Learning Extrinsic Dexterity with Parameterized Manipulation Primitives

Read original: arXiv:2310.17785 - Published 5/10/2024 by Shih-Min Yang, Martin Magnusson, Johannes A. Stork, Todor Stoyanov

🐍

Overview

This paper tackles the problem of robot grasping when the target object is occluded by the environment, making single-shot grasp planning ineffective.
The authors propose a hierarchical reinforcement learning approach to learn a sequence of manipulation primitives that can exploit the environment to change the object's pose and enable successful grasping.
The method learns low-level manipulation policies to control the object's state through interactions between the object, the gripper, and the environment, without the need for accurate physical modeling.
Experiments show the approach can successfully pick up box-shaped objects with various weight, shape, and friction properties in a constrained tabletop workspace, with a 98% success rate on a real robot.

Plain English Explanation

Robots often need to grasp and pick up objects to complete tasks, but sometimes the object they need to grab is hidden or blocked by the environment. In these cases, single-shot grasp planning, where the robot tries to grab the object in one attempt, won't work. Instead, the robot needs to first manipulate the object into a position where it can be successfully grasped.
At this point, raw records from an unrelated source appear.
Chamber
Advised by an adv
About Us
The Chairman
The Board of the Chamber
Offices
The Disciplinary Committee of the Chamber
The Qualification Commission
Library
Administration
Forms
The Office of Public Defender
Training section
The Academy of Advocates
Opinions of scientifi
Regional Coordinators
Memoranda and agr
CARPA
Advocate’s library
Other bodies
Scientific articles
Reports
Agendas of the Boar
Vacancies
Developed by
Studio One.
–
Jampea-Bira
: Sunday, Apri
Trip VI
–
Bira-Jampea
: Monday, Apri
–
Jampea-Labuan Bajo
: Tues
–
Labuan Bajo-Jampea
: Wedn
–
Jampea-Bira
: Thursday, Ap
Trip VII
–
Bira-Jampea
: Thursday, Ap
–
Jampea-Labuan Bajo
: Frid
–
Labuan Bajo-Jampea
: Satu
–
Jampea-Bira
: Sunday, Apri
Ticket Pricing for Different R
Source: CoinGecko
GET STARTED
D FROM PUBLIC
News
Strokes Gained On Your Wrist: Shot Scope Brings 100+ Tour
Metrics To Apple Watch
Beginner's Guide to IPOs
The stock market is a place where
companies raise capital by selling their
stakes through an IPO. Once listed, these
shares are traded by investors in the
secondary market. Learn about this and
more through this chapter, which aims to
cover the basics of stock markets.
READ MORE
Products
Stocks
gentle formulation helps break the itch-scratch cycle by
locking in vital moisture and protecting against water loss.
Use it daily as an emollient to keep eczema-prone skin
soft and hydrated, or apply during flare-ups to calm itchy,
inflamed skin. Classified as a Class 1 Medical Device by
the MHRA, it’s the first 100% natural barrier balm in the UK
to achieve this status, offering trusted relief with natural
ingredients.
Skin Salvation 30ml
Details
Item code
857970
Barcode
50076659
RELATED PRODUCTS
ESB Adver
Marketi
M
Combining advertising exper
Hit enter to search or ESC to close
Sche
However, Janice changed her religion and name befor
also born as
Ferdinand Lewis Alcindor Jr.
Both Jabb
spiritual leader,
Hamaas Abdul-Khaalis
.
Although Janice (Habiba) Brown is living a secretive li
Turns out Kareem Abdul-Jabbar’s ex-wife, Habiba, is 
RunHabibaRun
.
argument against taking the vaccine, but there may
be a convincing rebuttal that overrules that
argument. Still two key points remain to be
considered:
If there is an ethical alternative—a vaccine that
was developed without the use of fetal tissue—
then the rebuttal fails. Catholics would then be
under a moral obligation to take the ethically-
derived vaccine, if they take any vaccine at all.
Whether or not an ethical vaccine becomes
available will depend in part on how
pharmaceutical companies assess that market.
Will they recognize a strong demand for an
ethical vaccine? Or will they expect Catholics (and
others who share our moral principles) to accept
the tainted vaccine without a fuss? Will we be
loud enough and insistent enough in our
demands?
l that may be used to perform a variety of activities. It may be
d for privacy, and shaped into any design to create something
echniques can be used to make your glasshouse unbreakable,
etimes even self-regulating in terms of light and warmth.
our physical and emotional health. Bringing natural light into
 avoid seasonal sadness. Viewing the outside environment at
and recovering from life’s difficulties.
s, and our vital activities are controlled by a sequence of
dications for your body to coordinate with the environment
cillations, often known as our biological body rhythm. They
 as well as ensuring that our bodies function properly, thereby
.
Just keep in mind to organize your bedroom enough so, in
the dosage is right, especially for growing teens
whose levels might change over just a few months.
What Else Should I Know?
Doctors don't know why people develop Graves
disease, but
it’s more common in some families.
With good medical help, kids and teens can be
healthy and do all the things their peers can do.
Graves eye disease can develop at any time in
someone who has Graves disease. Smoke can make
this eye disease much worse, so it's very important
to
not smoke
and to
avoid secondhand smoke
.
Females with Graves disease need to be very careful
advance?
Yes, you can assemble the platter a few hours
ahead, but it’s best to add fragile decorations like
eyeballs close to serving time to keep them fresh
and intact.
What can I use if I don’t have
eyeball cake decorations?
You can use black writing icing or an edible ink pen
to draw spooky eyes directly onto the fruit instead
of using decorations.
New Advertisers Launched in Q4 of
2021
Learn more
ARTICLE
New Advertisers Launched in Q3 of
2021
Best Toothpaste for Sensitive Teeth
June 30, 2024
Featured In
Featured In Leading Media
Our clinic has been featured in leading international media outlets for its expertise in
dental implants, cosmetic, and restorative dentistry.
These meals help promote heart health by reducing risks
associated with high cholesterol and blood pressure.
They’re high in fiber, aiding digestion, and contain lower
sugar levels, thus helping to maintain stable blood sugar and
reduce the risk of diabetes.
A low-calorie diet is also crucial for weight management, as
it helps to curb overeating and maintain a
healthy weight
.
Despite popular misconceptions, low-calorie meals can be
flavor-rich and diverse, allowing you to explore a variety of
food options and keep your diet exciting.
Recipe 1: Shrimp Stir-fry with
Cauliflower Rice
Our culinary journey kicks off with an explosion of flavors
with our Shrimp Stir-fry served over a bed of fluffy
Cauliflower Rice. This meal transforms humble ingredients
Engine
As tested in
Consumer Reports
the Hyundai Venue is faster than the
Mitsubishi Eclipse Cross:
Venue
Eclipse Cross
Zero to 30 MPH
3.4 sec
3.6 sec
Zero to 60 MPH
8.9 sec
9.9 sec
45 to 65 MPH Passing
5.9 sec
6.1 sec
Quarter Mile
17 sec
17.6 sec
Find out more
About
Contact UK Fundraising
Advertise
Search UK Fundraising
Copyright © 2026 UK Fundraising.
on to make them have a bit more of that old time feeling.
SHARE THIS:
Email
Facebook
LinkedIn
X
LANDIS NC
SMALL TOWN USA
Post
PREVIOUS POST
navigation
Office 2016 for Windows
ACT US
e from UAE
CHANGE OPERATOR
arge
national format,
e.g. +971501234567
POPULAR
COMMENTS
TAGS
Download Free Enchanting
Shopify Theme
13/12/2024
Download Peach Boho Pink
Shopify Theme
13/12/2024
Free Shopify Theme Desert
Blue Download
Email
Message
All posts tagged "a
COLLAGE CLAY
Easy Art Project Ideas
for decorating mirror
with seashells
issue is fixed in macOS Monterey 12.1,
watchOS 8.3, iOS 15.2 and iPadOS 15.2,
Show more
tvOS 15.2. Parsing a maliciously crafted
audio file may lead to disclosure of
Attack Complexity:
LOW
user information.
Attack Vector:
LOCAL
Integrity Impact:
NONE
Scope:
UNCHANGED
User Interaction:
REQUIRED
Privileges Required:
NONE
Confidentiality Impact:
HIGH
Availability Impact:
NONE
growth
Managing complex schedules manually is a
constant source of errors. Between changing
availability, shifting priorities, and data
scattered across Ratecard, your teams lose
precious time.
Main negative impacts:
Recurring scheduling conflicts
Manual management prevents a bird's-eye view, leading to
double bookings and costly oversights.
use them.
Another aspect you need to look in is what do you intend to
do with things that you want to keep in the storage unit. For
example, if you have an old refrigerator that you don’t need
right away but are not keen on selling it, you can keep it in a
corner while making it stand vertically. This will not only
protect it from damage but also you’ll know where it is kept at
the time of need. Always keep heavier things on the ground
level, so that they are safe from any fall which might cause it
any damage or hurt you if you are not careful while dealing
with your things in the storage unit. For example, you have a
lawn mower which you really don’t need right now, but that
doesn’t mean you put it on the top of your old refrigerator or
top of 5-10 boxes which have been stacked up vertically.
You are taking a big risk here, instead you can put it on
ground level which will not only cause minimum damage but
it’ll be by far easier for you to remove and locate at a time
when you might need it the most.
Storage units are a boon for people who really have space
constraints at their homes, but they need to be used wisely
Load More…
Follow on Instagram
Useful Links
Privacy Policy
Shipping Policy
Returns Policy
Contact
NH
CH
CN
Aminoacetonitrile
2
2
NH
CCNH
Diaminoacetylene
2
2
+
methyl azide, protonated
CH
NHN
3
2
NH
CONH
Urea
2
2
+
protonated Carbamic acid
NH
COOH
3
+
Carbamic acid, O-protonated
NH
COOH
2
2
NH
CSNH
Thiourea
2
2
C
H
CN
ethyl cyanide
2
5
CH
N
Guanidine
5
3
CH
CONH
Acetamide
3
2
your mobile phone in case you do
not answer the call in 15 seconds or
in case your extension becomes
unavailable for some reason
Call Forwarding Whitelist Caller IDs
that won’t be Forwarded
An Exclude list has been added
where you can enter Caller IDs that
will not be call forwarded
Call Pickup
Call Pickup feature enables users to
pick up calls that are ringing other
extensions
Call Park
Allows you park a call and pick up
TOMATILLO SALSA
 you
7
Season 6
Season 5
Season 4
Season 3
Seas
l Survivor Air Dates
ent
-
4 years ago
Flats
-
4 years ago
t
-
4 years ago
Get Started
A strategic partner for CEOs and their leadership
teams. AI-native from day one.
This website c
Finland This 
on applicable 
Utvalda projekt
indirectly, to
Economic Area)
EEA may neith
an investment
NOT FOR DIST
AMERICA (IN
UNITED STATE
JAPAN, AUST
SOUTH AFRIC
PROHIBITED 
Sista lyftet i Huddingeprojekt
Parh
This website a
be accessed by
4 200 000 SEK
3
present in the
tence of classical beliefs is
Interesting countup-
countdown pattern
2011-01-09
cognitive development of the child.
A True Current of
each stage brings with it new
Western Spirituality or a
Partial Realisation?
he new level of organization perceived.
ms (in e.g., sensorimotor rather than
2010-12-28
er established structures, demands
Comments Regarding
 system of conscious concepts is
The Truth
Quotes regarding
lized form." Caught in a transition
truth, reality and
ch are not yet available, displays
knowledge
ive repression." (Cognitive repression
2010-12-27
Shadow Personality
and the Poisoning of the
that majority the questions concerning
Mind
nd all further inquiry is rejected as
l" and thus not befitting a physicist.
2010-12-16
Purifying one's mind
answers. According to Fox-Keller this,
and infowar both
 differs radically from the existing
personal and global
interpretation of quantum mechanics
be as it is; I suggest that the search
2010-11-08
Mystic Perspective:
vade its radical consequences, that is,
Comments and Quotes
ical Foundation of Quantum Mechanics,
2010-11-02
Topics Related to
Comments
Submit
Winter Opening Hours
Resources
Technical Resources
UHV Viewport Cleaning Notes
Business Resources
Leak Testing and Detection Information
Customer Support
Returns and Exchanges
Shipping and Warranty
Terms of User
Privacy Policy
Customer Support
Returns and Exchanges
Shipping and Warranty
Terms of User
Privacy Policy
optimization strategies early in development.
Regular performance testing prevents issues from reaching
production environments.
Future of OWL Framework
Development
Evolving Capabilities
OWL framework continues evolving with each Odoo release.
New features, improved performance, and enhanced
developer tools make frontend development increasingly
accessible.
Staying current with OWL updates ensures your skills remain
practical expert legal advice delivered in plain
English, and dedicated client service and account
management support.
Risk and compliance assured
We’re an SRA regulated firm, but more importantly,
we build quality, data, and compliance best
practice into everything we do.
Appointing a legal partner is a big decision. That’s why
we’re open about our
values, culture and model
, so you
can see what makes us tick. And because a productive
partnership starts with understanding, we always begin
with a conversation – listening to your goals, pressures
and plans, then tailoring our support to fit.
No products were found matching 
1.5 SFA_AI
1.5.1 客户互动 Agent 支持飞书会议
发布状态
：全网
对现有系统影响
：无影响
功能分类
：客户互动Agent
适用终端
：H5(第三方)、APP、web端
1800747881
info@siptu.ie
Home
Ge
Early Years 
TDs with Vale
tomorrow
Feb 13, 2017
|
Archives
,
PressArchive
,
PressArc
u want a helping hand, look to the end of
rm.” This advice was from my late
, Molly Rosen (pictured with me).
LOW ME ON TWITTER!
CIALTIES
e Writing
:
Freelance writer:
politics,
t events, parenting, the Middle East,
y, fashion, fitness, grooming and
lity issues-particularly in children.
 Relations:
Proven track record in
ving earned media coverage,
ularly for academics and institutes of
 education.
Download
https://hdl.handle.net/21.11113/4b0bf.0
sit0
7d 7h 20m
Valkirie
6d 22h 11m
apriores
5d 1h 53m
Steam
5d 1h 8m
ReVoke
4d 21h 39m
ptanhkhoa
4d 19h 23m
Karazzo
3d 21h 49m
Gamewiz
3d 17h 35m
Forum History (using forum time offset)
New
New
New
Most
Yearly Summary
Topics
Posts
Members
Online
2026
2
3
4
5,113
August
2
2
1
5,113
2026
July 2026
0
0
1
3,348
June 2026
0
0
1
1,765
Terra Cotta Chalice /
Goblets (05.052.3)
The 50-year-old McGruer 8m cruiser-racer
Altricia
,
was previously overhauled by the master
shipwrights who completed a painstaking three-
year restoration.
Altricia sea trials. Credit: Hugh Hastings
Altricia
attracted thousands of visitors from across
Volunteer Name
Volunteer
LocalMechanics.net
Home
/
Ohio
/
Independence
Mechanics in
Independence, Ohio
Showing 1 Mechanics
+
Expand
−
To solve this problem, the researchers used a hierarchical reinforcement learning approach. They trained the robot to learn a sequence of low-level manipulation skills, like pushing, sliding, or tipping the object, that it can use to change the object's position and orientation until it's in a grabbable configuration. The robot learns these skills directly from depth perception data, without needing to first detect the object's shape or estimate its pose.

By learning how to interact with the object and the environment, the robot can figure out how to exploit the surroundings to move the object into the right position, even in complex scenarios where analytically modeling the physics would be very difficult. The researchers tested this approach on picking up box-shaped objects with different weights, shapes, and surface properties, and found it was successful 98% of the time when tried on a real robot arm.

Technical Explanation

The key innovation of this work is the use of a hierarchical reinforcement learning framework to learn a sequence of parameterized manipulation primitives that can be combined to change the pose of an occluded object, enabling successful grasping.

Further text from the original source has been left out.